The Washington Post

Supreme Court divided on whether EPA has overreached on greenhouse-gas rules

The Supreme Court was divided Monday over whether the Obama administration’s Environmental Protection Agency had gone too far in trying to regulate power plant and factory emissions of gases blamed for global warming.

Liberal justices seemed ready to defer to the agency’s interpretation about how to protect the environment from greenhouse gases under a contested portion of the Clean Air Act. Conservative justices were skeptical of how the agency had to essentially rewrite some of the law’s requirements to avoid “absurd” results.

But the justices also wondered whether it would make much difference in the long run. All sides agreed that the EPA has the power to regulate greenhouse gases, but they differed on how the agency should go about it. Even if the government lost, some justices said, it would make only a small difference in the number of facilities that could be regulated.

“It’s a question of whether they do exactly the same thing under one provision or another provision,,” said Justice Stephen G. Breyer.

The back-and-forth suggested the possibility of a narrow ruling that limits the EPA’s regulation to those plants and factories already subject to regulation because of other pollutants.

Justice Anthony M. Kennedy — who provided the decisive vote in a 2007 ruling that said greenhouses gases met the definition of pollutants subject to EPA regulation — is likely to be the decider in this case as well.

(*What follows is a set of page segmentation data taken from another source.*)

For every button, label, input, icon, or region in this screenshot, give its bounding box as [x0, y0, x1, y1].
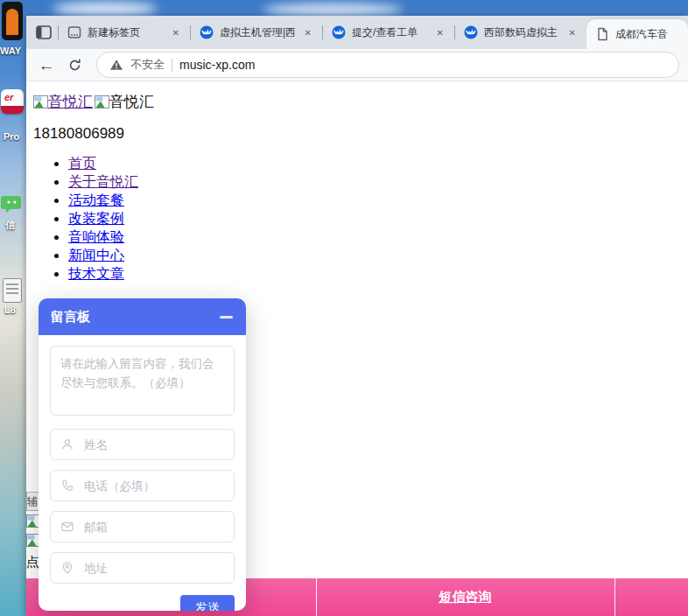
minimize-icon — [220, 316, 233, 318]
nav-link-about[interactable]: 关于音悦汇 — [68, 174, 138, 189]
tab-title: 新建标签页 — [88, 25, 163, 40]
send-button[interactable]: 发送 — [180, 595, 235, 611]
pro-app-icon: er — [1, 89, 24, 114]
address-bar-divider — [172, 59, 172, 72]
broken-image-icon — [95, 95, 109, 108]
email-input[interactable] — [51, 512, 234, 542]
nav-link-articles[interactable]: 技术文章 — [68, 266, 124, 281]
name-input[interactable] — [51, 430, 234, 459]
tab-actions-button[interactable] — [32, 19, 56, 46]
address-input[interactable] — [51, 553, 234, 583]
message-textarea[interactable] — [50, 346, 235, 416]
west-cn-favicon — [332, 25, 346, 39]
dialog-title: 留言板 — [51, 309, 218, 326]
desktop-shortcut-gateway[interactable] — [2, 2, 23, 40]
nav-link-cases[interactable]: 改装案例 — [68, 211, 124, 226]
tab-title: 提交/查看工单 — [352, 25, 427, 40]
logo-line: 音悦汇 音悦汇 — [33, 92, 154, 112]
address-bar[interactable]: 不安全 music-xp.com — [96, 52, 679, 78]
address-field — [50, 552, 235, 584]
nav-item: 技术文章 — [68, 267, 138, 281]
dialog-footer: 发送 — [39, 595, 246, 611]
nav-item: 活动套餐 — [68, 193, 138, 207]
dialog-header: 留言板 — [39, 298, 246, 335]
nav-item: 首页 — [68, 157, 138, 171]
message-board-dialog: 留言板 — [39, 298, 246, 611]
logo-link-text: 音悦汇 — [48, 94, 93, 110]
desktop-shortcut-pro[interactable]: er — [1, 89, 24, 114]
sms-consult-link[interactable]: 短信咨询 — [316, 578, 614, 616]
document-file-icon — [3, 278, 22, 303]
phone-number: 18180806989 — [33, 125, 124, 143]
nav-item: 改装案例 — [68, 212, 138, 226]
desktop-shortcut-doc[interactable] — [3, 278, 22, 303]
new-tab-page-icon — [67, 25, 81, 39]
minimize-button[interactable] — [218, 309, 234, 325]
desktop-shortcut-wechat[interactable] — [1, 192, 24, 219]
tab-close-button[interactable]: ✕ — [433, 26, 447, 39]
tab-ticket[interactable]: 提交/查看工单 ✕ — [323, 19, 454, 46]
nav-link-packages[interactable]: 活动套餐 — [68, 192, 124, 207]
sms-consult-label: 短信咨询 — [439, 589, 492, 606]
tab-west-host[interactable]: 西部数码虚拟主 ✕ — [455, 19, 586, 46]
gateway-app-icon — [2, 2, 23, 40]
browser-toolbar: ← 不安全 music-xp.com — [26, 49, 688, 81]
west-cn-favicon — [200, 25, 214, 39]
nav-link-news[interactable]: 新闻中心 — [68, 248, 124, 262]
desktop-shortcut-wechat-label: 信 — [5, 219, 15, 232]
tab-title: 虚拟主机管理|西 — [220, 25, 295, 40]
main-nav-list: 首页 关于音悦汇 活动套餐 改装案例 音响体验 新闻中心 技术文章 — [51, 157, 138, 285]
wechat-icon — [1, 192, 24, 215]
broken-image-icon — [33, 95, 48, 108]
workspaces-icon — [36, 25, 52, 39]
logo-link[interactable]: 音悦汇 — [33, 92, 93, 112]
cloud-decoration — [53, 2, 158, 16]
tab-new-tab-page[interactable]: 新建标签页 ✕ — [59, 19, 190, 46]
refresh-icon — [67, 58, 82, 73]
document-page-icon — [595, 27, 609, 41]
not-secure-warning-icon — [109, 59, 123, 71]
security-status-label: 不安全 — [130, 57, 165, 73]
tab-music-xp-active[interactable]: 成都汽车音 — [586, 19, 688, 49]
tab-title: 成都汽车音 — [615, 27, 681, 42]
bar-divider — [614, 578, 615, 616]
logo-alt: 音悦汇 — [95, 92, 154, 112]
phone-input[interactable] — [51, 471, 234, 500]
phone-field — [50, 470, 235, 501]
nav-link-home[interactable]: 首页 — [68, 156, 96, 171]
dialog-body — [39, 335, 246, 584]
tab-title: 西部数码虚拟主 — [484, 25, 559, 40]
nav-item: 新闻中心 — [68, 248, 138, 262]
tab-host-manage[interactable]: 虚拟主机管理|西 ✕ — [191, 19, 322, 46]
name-field — [50, 429, 235, 460]
nav-link-audio[interactable]: 音响体验 — [68, 229, 124, 244]
refresh-button[interactable] — [63, 53, 86, 76]
desktop-shortcut-pro-label: Pro — [4, 131, 19, 142]
nav-item: 关于音悦汇 — [68, 175, 138, 189]
url-text: music-xp.com — [179, 58, 255, 72]
nav-item: 音响体验 — [68, 230, 138, 244]
tab-close-button[interactable]: ✕ — [169, 26, 183, 39]
cloud-decoration — [263, 4, 403, 16]
tab-close-button[interactable]: ✕ — [565, 26, 579, 39]
email-field — [50, 511, 235, 542]
tab-strip: 新建标签页 ✕ 虚拟主机管理|西 ✕ 提交/查看工单 ✕ — [26, 16, 688, 49]
tab-close-button[interactable]: ✕ — [301, 26, 315, 39]
logo-alt-text: 音悦汇 — [109, 94, 154, 110]
desktop-shortcut-gateway-label: WAY — [0, 46, 21, 56]
peek-partial-text: 点 — [26, 554, 39, 570]
west-cn-favicon — [464, 25, 478, 39]
desktop-shortcut-doc-label: L8 — [4, 304, 16, 315]
back-button[interactable]: ← — [35, 53, 58, 76]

On the one hand, he seemed uninterested in revisiting the court’s earlier decision, as some objecting states had asked. But he also questioned whether the EPA had gone too far in reinterpreting the part of the law it is using to regulate the facilities.

“I couldn’t find a single precedent that strongly supports your position,” Kennedy told Solicitor General Donald B. Verrilli Jr., who was defending the EPA’s rulemaking.

Verrilli acknowledged that the EPA might be moving quickly.

“This is an urgent environmental problem,” Verrilli said. “The effects are cumulative and they’re delayed, and so every year we wait, we make the hole deeper and we create an even greater threat to future generations.”

The legal battle in part results from the failure of the administration and Congress to find common ground on the issue of global warming.

The court ruled in the 2007 case, Massachusetts v. EPA, that carbon dioxide and other greenhouse gases are pollutants that can be regulated under the Clean Air Act. That case, which was brought by states that said the EPA under President George W. Bush was not doing enough to fight global warming, concerned regulating motor vehicles.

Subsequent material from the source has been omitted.